= WHAT TO PRODUCE =
Return all of the following entries as written, but without the images.

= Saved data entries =
--------------------------------------------------

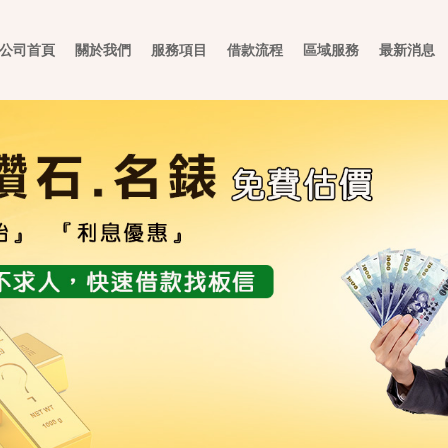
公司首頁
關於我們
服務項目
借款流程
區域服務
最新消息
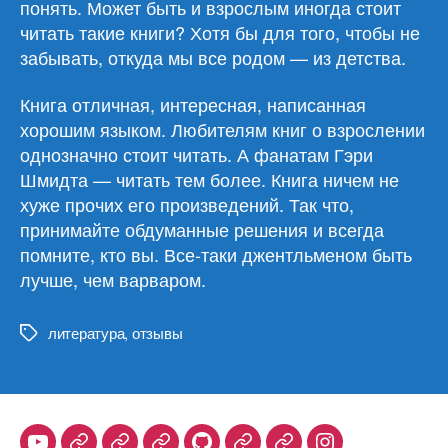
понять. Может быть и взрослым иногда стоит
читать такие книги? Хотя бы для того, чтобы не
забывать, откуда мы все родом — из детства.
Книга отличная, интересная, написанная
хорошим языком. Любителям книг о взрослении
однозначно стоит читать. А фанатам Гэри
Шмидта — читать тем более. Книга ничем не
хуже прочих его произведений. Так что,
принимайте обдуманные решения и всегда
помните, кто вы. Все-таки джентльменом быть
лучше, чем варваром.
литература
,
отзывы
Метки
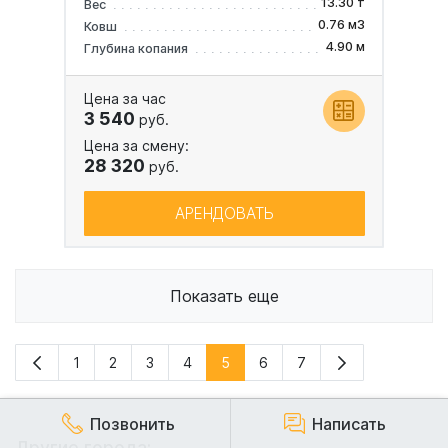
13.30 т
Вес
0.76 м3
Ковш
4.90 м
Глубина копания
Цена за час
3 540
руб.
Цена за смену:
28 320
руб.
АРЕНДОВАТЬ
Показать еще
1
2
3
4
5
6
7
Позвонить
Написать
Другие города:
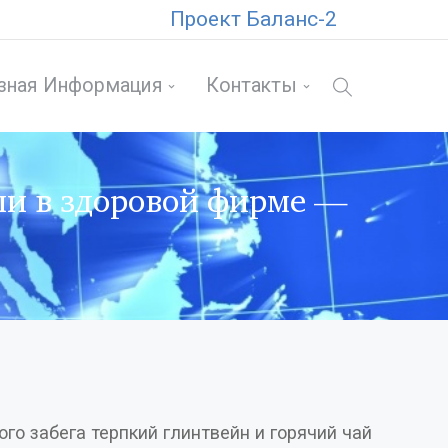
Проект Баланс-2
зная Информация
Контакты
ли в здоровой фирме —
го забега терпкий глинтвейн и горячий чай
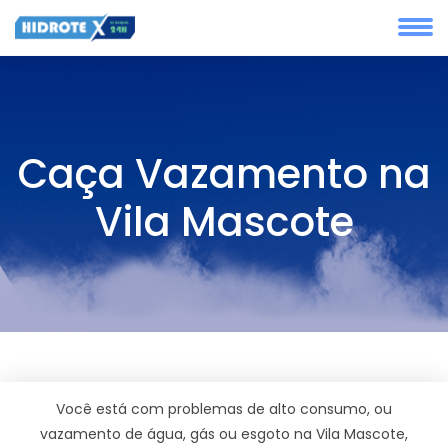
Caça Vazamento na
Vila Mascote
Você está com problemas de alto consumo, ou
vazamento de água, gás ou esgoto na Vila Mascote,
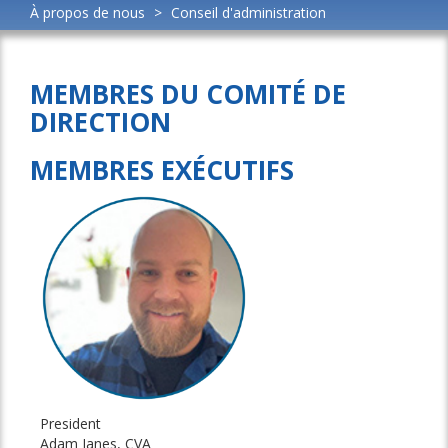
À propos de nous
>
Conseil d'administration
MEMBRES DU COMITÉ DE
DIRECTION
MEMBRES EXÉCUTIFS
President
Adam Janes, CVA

--------------------------------------------------

= EXPECTED ANSWER =
公司首頁
關於我們
服務項目
借款流程
區域服務
最新消息
понять. Может быть и взрослым иногда стоит
читать такие книги? Хотя бы для того, чтобы не
забывать, откуда мы все родом — из детства.
Книга отличная, интересная, написанная
хорошим языком. Любителям книг о взрослении
однозначно стоит читать. А фанатам Гэри
Шмидта — читать тем более. Книга ничем не
хуже прочих его произведений. Так что,
принимайте обдуманные решения и всегда
помните, кто вы. Все-таки джентльменом быть
лучше, чем варваром.
литература
,
отзывы
Метки
13.30 т
Вес
0.76 м3
Ковш
4.90 м
Глубина копания
Цена за час
3 540
руб.
Цена за смену:
28 320
руб.
АРЕНДОВАТЬ
Показать еще
1
2
3
4
5
6
7
Позвонить
Написать
Другие города:
Проект Баланс-2
зная Информация
Контакты
ли в здоровой фирме —
го забега терпкий глинтвейн и горячий чай
Caça Vazamento na
Vila Mascote
Você está com problemas de alto consumo, ou
vazamento de água, gás ou esgoto na Vila Mascote,
À propos de nous
>
Conseil d'administration
MEMBRES DU COMITÉ DE
DIRECTION
MEMBRES EXÉCUTIFS
President
Adam Janes, CVA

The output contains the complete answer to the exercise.